その中で, 甲子園初出場を目指す県立羽水高校野球部の奮闘を, FBCテレビが『FBCスペシャル2020 ~つなぐ~僕らの終わらない夏』として, 特集で,8月7日(金)放送しました。
学校が休校になり, 練習で仲間と会うこともできない悔しさ, そして再開した時の喜び。甲子園大会が開催されるかどうか分からない切なさ。それでも, 日々の練習を懸命にやっていれば道が開けると信じて前を向く選手たちの姿がありのままに描かれていました。
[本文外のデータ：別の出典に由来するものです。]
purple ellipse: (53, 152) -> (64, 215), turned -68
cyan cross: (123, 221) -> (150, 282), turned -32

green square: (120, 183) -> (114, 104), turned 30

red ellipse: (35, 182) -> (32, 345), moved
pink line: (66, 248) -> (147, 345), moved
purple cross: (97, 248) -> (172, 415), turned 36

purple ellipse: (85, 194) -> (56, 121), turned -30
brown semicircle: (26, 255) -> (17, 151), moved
何とか選手の気持ちを盛り立てようとする家族やマネージャーの気遣いも胸を打ちます。強豪私立, 公立関係なく, こんなドラマがあったのだと思います。
3年生には, 福井嶺北5期卒団生の鳥山優太郎君と鳥山広太郎君がいました。鳥山広太郎君は, 走攻守とも非凡な力を持つ好打者。鳥山優太郎君は, 中学生の時は粗削りでしたが, パワーのある明るい選手。二人とも同じ高校に進学し, 1年生のときから頭角をあらわしました。 福井嶺北の卒団式の後, 優太郎君がわざわざ挨拶に来て, 自分は中学の時の結果に満足していないから, 高校で必ず頑張るんだ, と言ってくれたのを覚えています。
公立高校から甲子園へ, という夢をかなえるべく野球に没頭した二人は, 羽水高校のチームメイトともに, 昨年秋は県大会ベスト4まで勝ち上がり, 夢が現実に, と期待した矢先のコロナ禍でした。
▲鳥山広太郎君 (2019年秋季大会)
▲鳥山優太郎君(2019年秋季大会)
でも, 「野球はみんなを繋いでくれるからいいと思います」と主将が胸を張った通り, この経験は, 選手たちを一回りも二回りも大きくしたと思います。コロナ禍で甲子園を奪われたことから得たものが, ほかの代では得られない宝物に変わっていくことを願っています。野球は人を分断するのではなく, 繋ぐものでなくてはなりません。
鳥山優太郎君は, 敦賀気比戦のタイムリーなどで4番の存在感を示した, として中日新聞記者が選ぶベストナインに選ばれました。すべての球児に忘れられない宝物のような夏となりますように!